The US State Department has finally given the financial go-ahead to build a US$170 million new office complex to house the American Institute in Taiwan (AIT).
A contract for US$54.4 million has been awarded to Weston Solutions Inc of West Chester, Pennsylvania, to start work on the first phase, which includes clearing and grading the site in Taipei’s Neihu District (內湖).
The company will also build a perimeter security system, vehicular and pedestrian access control facilities, recreational facilities, guards quarters, maintenance buildings and a surface parking area.
TWO YEARS
Completion of the first phase of the project, on a 6.5-hectare site that has been leased for 99 years from the Taipei Economic and Cultural Representative Office, is expected to take about two years.

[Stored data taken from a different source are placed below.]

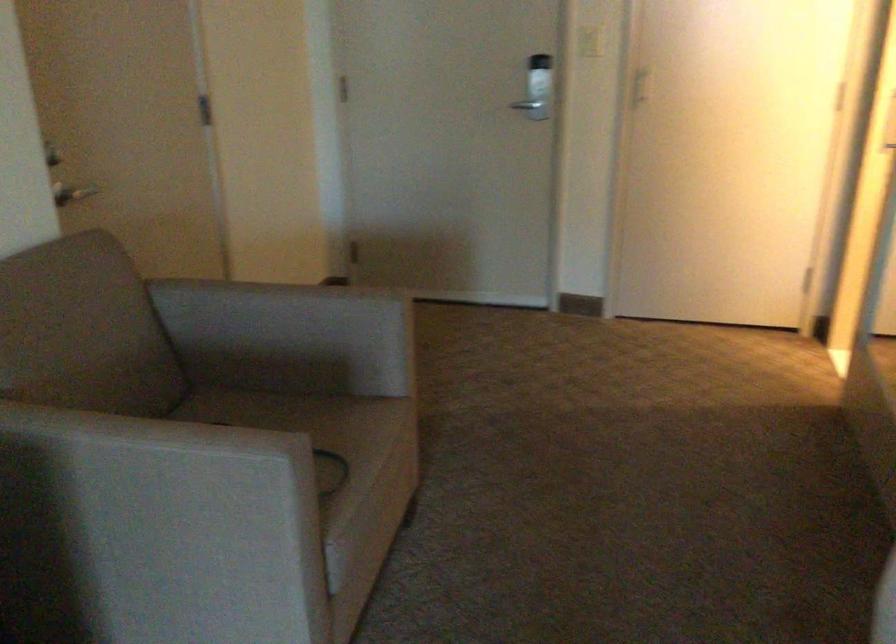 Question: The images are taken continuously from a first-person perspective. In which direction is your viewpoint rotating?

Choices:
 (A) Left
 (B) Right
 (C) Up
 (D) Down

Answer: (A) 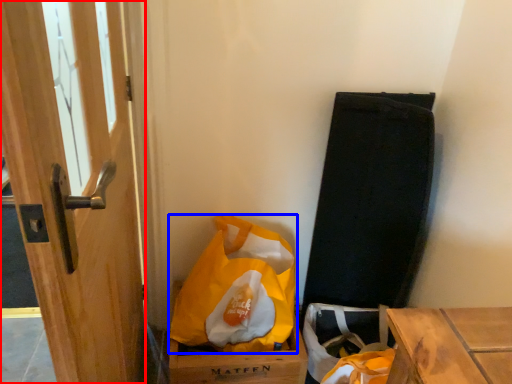 Question: Which object appears farthest to the camera in this image, door (highlighted by a red box) or plastic bag (highlighted by a blue box)?

Choices:
 (A) door
 (B) plastic bag

Answer: (B) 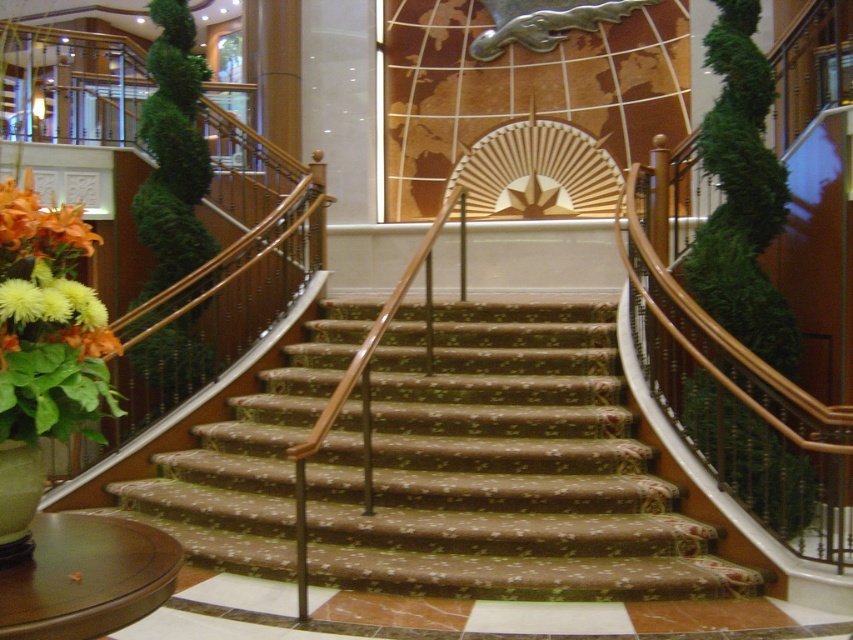 Does brown textured carpet at center lie in front of yellow matte flower at lower left?

No, brown textured carpet at center is behind yellow matte flower at lower left.

Locate an element on the screen. This screenshot has height=640, width=853. brown textured carpet at center is located at coordinates (505, 470).

Does yellow matte flower at lower left have a larger size compared to orange matte flower at lower left?

Indeed, yellow matte flower at lower left has a larger size compared to orange matte flower at lower left.

Which is more to the right, yellow matte flower at lower left or orange matte flower at lower left?

yellow matte flower at lower left is more to the right.

What do you see at coordinates (45, 275) in the screenshot? This screenshot has width=853, height=640. I see `yellow matte flower at lower left` at bounding box center [45, 275].

You are a GUI agent. You are given a task and a screenshot of the screen. Output one action in this format:
    pyautogui.click(x=<x>, y=<y>)
    Task: Click on the yellow matte flower at lower left
    The height and width of the screenshot is (640, 853).
    Given the screenshot: What is the action you would take?
    coord(45,275)

Locate an element on the screen. This screenshot has width=853, height=640. brown textured carpet at center is located at coordinates (505, 470).

Can you confirm if brown textured carpet at center is positioned above orange matte flower at lower left?

Actually, brown textured carpet at center is below orange matte flower at lower left.

You are a GUI agent. You are given a task and a screenshot of the screen. Output one action in this format:
    pyautogui.click(x=<x>, y=<y>)
    Task: Click on the brown textured carpet at center
    The height and width of the screenshot is (640, 853).
    Given the screenshot: What is the action you would take?
    pyautogui.click(x=505, y=470)

The height and width of the screenshot is (640, 853). Find the location of `brown textured carpet at center`. brown textured carpet at center is located at coordinates tap(505, 470). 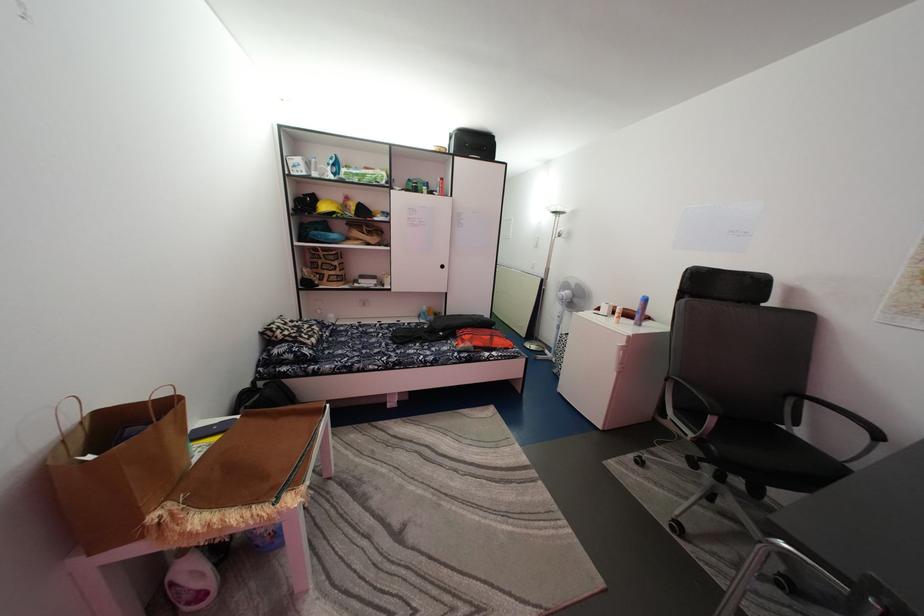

The second phase of building, which will include the construction of the new office facility — which is currently being designed — will take another two-and-a-half years.
Staff may not actually move into the new complex until 2014.
“We have a unique relationship with Taiwan and this building will reflect that, but we can’t give any other details at this point,” a Washington-based US government official said.
The complex will replace the current AIT compound in downtown Taipei that accommodates about 200 US and local staff and is protected by Taiwanese police.
MARINES
When the State Department first advertised for a contractor last April it said the new AIT complex would include Marine guard quarters.
But while most US embassies around the world are guarded by Marines, US military forces have been barred from Taiwan since the US switched diplomatic recognition from Taipei to Beijing in 1979.
And it may be significant that in its announcement of the phase one contract, the State Department made no mention of a Marine facility, but said simply that the new complex would include “guard quarters.”
There had been speculation that the new complex would include a US Marine barracks — a move that would greatly anger China — but a well-placed source in Washington said that this would not happen and that it was “highly unlikely” that Marines would replace the local guards now used by the AIT in Taiwan.